Why do LLMs hallucinate?

In the last post, we explained how large language models generate text: by predicting the next token based on probability. That process works remarkably well most of the time. But it has a significant downside.

The model doesn't know whether what it's generating is true. It only knows what a plausible response looks like.

This is what researchers call "hallucination," and it's one of the most important limitations to understand if you're using AI tools in your work.

Seeing it in action

The animation below shows a common scenario: a city employee asks a straightforward tax question, and the AI responds with specific statute citations and percentages. It looks authoritative. But watch what happens when we check the details.

The statute doesn't exist. The rate doesn't apply. The AI generated what a correct answer would look like, not what's actually true.

Why this happens

Remember, the model learned patterns from vast amounts of text. It learned that statute citations look like "§XXX.XXXX" and that "6.25%" often appears near "Texas sales tax." Those patterns are correct. But the model has no way to verify whether a specific statute number exists or whether it applies to your situation.

It's generating the next most likely token, not looking up facts in a database.

The dangerous part is that confidence and accuracy are completely unrelated. An AI can be 92% confident in an answer that's 100% wrong.

How to work with this limitation

The good news: hallucination is manageable once you understand it. Here's how to use AI tools effectively:

Treat AI as a drafting partner, not a source of truth. It's great for getting a first draft or exploring options, but the final answer needs verification.
Verify all citations. If an AI gives you a statute number, regulation reference, or case citation, look it up. This is the most common hallucination pattern.
Cross-check numbers against official sources. Percentages, dates, and dollar figures should always be confirmed.
Be extra cautious with niche or technical topics. The less common the subject matter, the more likely the model is filling gaps with plausible-sounding guesses.
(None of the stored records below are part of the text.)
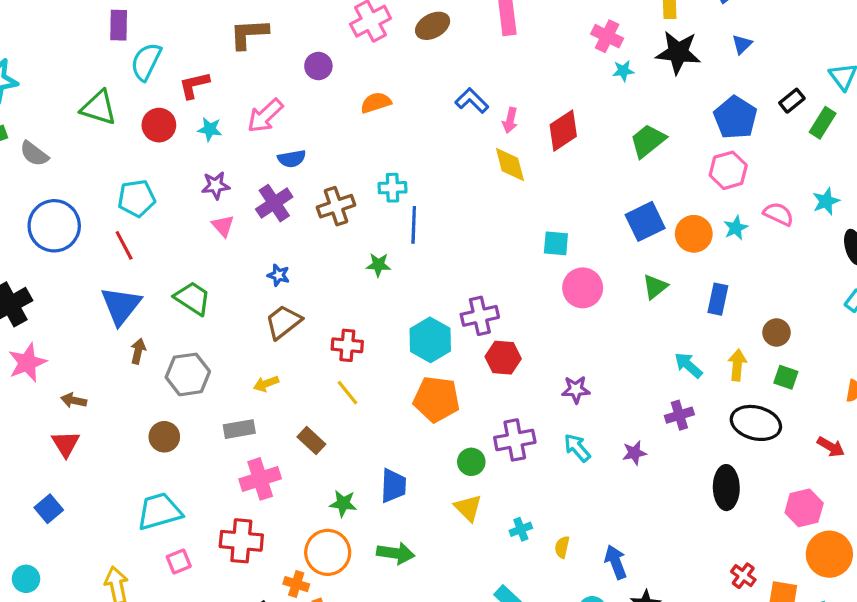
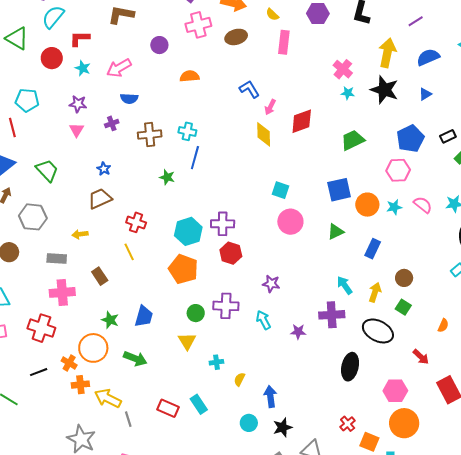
purple cross: (274, 203) -> (112, 123), size x0.6
purple cross: (679, 415) -> (332, 315), size x1.4

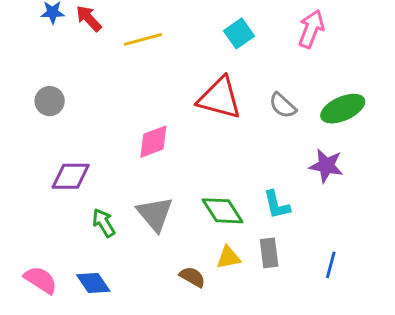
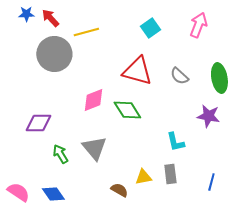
gray circle: (50, 101) -> (54, 54), moved, size x1.8
green ellipse: (343, 109) -> (219, 78), turned -76
green diamond: (222, 211) -> (127, 110), moved

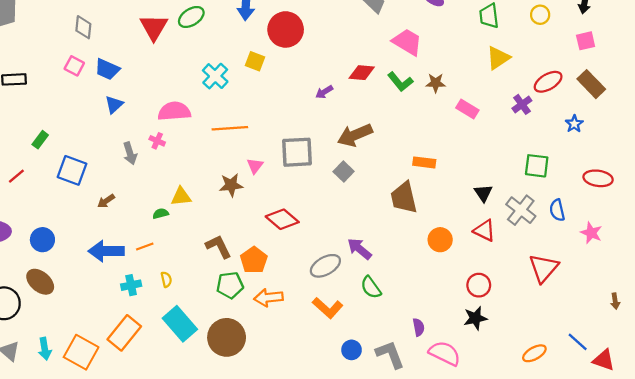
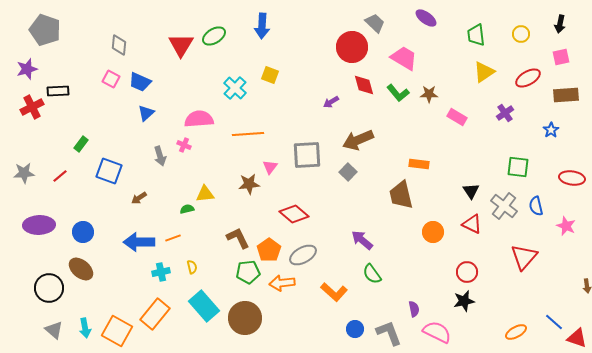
red circle: (286, 29) -> (352, 47), moved
red diamond: (362, 73) -> (364, 85), turned 70
red ellipse: (548, 82) -> (528, 78), moved
brown rectangle: (591, 84) -> (566, 95), turned -50
gray ellipse: (325, 266) -> (303, 255), moved

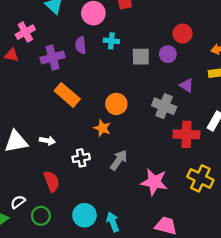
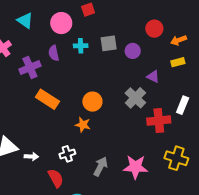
red circle: (183, 33) -> (154, 29), moved
gray square: (141, 57) -> (109, 43), moved
gray cross: (164, 106) -> (135, 98), turned 30
white arrow: (47, 141) -> (31, 157), moved
gray arrow: (119, 160) -> (101, 166), moved
red semicircle: (52, 181) -> (56, 178), moved

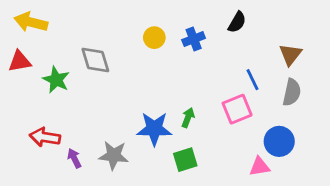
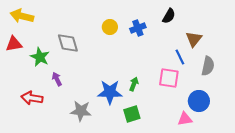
brown triangle: (290, 54) -> (194, 39), moved
pink square: (237, 109) -> (169, 78), turned 30
purple arrow: (74, 158) -> (57, 79), moved

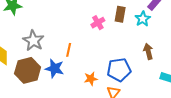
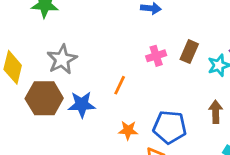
orange line: (69, 50) -> (120, 85), moved
blue star: (55, 68) -> (82, 104), turned -30

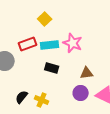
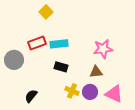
yellow square: (45, 19) -> (46, 12), moved
pink star: (73, 43) -> (103, 49), moved, turned -30
yellow cross: (42, 100) -> (72, 91), moved

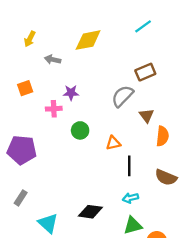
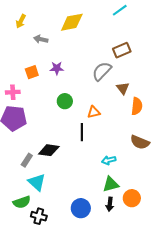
orange square: (25, 88) -> (32, 72), moved
pink cross: (54, 109) -> (13, 92), moved
black line: (129, 166) -> (82, 132), moved
gray rectangle: (21, 198) -> (27, 160), moved
black diamond: (90, 212) -> (49, 150), moved

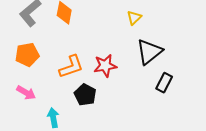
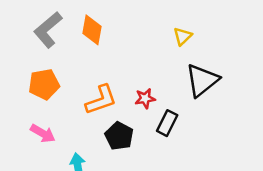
red star: (105, 66) -> (145, 98), size x0.7
black rectangle: (164, 83) -> (167, 123), moved

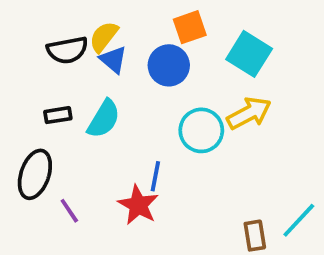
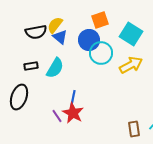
cyan circle: (201, 130) -> (101, 53), moved
blue line: (155, 176) -> (73, 98), moved
purple line: (69, 211) -> (57, 116), moved

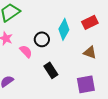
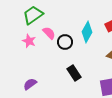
pink semicircle: (26, 51) -> (49, 33), moved

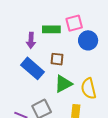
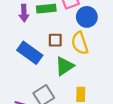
purple arrow: (31, 40) -> (24, 13), moved
yellow semicircle: (89, 88) -> (80, 43), moved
None of this means AI tools aren't useful. They absolutely are. But they're useful in the same way a very fast, very confident intern is useful: you wouldn't let them send the final memo without review.

The bottom line

AI hallucination isn't a bug that will be fixed in the next version. It's a fundamental consequence of how these models work. The systems that generate fluent, helpful text are the same systems that can confidently make things up.

Understanding this trade-off is what separates people who use AI effectively from people who get burned by it.